Como parte de su plan estratégico en México, la institución financiera Nu anunció una mayor inyección de capital en el país, al proyectar un monto que ascenderá a 4 mil 200 millones de dólares hacia el 2030.
Gastos estratégicos de su transición a banco
Armando Herrera, director general de la institución, detalló que de esta cifra total, una parte se destinará a gastos estratégicos de la financiera para consolidar su transición hacia una institución de banca múltiple, un movimiento que la firma ya había adelantado previamente.
“Para 2030, esperamos haber invertido 4 mil 200 millones de dólares en el país, incluyendo un estimado de 2 mil 400 millones en gastos estratégicos durante los próximos cuatro años, además del capital que ya tenemos desplegado”, señaló Herrera.
El directivo resaltó que la institución, que aún opera bajo la figura de Sociedad Financiera Popular (Sofipo), se acerca a los 14 millones de clientes, lo que representa aproximadamente el 14 por ciento de la población adulta en México.
Además, destacó que la operación mexicana ha mantenido un ritmo de crecimiento más acelerado que el registrado en Brasil durante fases equivalentes de maduración, consolidándose como un mercado clave para el grupo.
Nu, en fases finales para operar como banco
Armando Herrera destacó que la financiera se encuentra en la etapa final de preparación para la auditoría de la Comisión Nacional Bancaria y de Valores (CNBV), con la expectativa de iniciar operaciones bancarias completas durante este año.

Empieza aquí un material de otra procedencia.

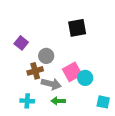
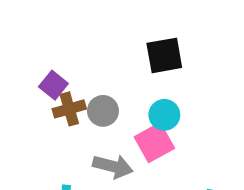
brown cross: (35, 71) -> (69, 109), moved
cyan circle: (85, 78) -> (164, 115), moved

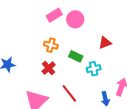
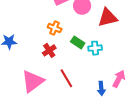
red triangle: (105, 43) -> (108, 18), moved, size x1.5
cyan cross: (94, 69) -> (95, 48), moved

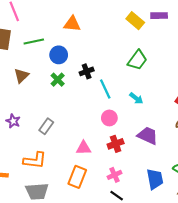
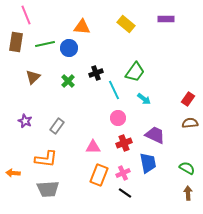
yellow rectangle: (135, 21) -> (126, 24), moved
blue circle: (59, 55) -> (69, 48), moved
green trapezoid: (137, 60) -> (135, 72), moved
orange rectangle: (77, 177) -> (99, 175), moved
blue trapezoid: (155, 179) -> (148, 163), moved

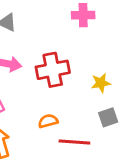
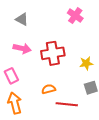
pink cross: (83, 15) -> (75, 16), turned 35

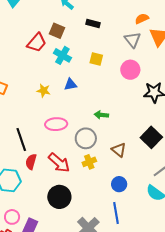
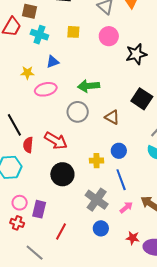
green arrow: (101, 115) -> (89, 86), size x1.5
pink ellipse: (56, 124) -> (46, 89), moved
yellow cross: (89, 162) -> (96, 161), moved, turned 32

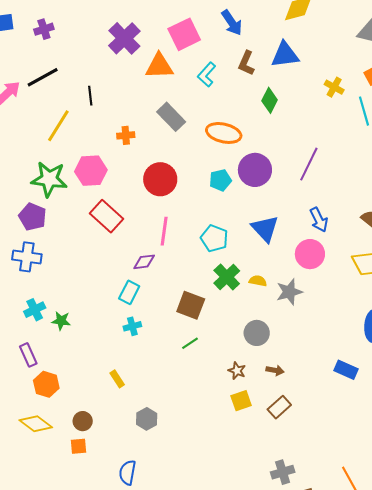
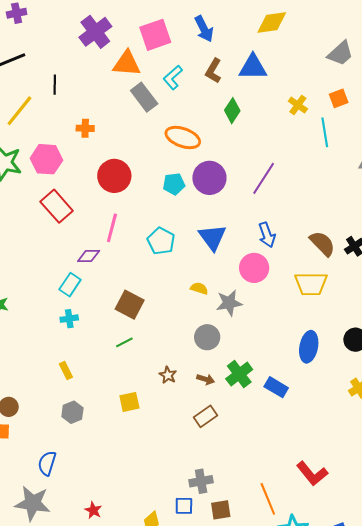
gray rectangle: (171, 117) -> (144, 97), moved
green cross: (227, 277) -> (239, 374), moved
gray circle: (257, 333) -> (207, 337), moved
yellow rectangle: (117, 379) -> (66, 371), moved
yellow square: (241, 401) -> (129, 402), moved

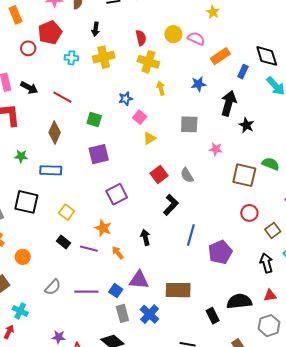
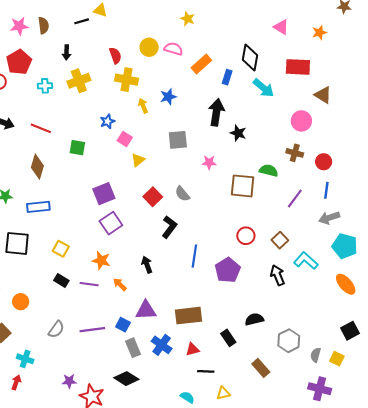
black diamond: (267, 56) -> (250, 58), turned 35
blue star: (198, 84) -> (168, 97), moved
purple square: (99, 154) -> (104, 194), moved
red circle: (249, 213) -> (246, 236), moved
red triangle: (270, 296) -> (192, 349), moved
black semicircle: (239, 301) -> (254, 319), size x0.7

Igualmente, refirió que esta transición permitirá a Nu diversificar su oferta con nuevos productos y servicios, tales como la portabilidad de nómina, así como el aumento en los límites de depósito para sus usuarios.
Además, al obtener la licencia bancaria, la institución ofrecerá una mayor protección a los ahorradores a través del seguro del Instituto para la Protección al Ahorro Bancario (IPAB).
En diciembre pasado, Herrera comentó que el proceso para iniciar operaciones como banco en el territorio nacional es sumamente minucioso; motivo por el cual el trámite no ha concluido, a pesar de contar con el visto bueno inicial de los reguladores.
“Afortunadamente es un proceso muy riguroso, lo que nos obliga a proveer servicios eficientes, pues al final del día esto suma a la estabilidad de todo el sistema bancario”, explicó Herrera en diciembre.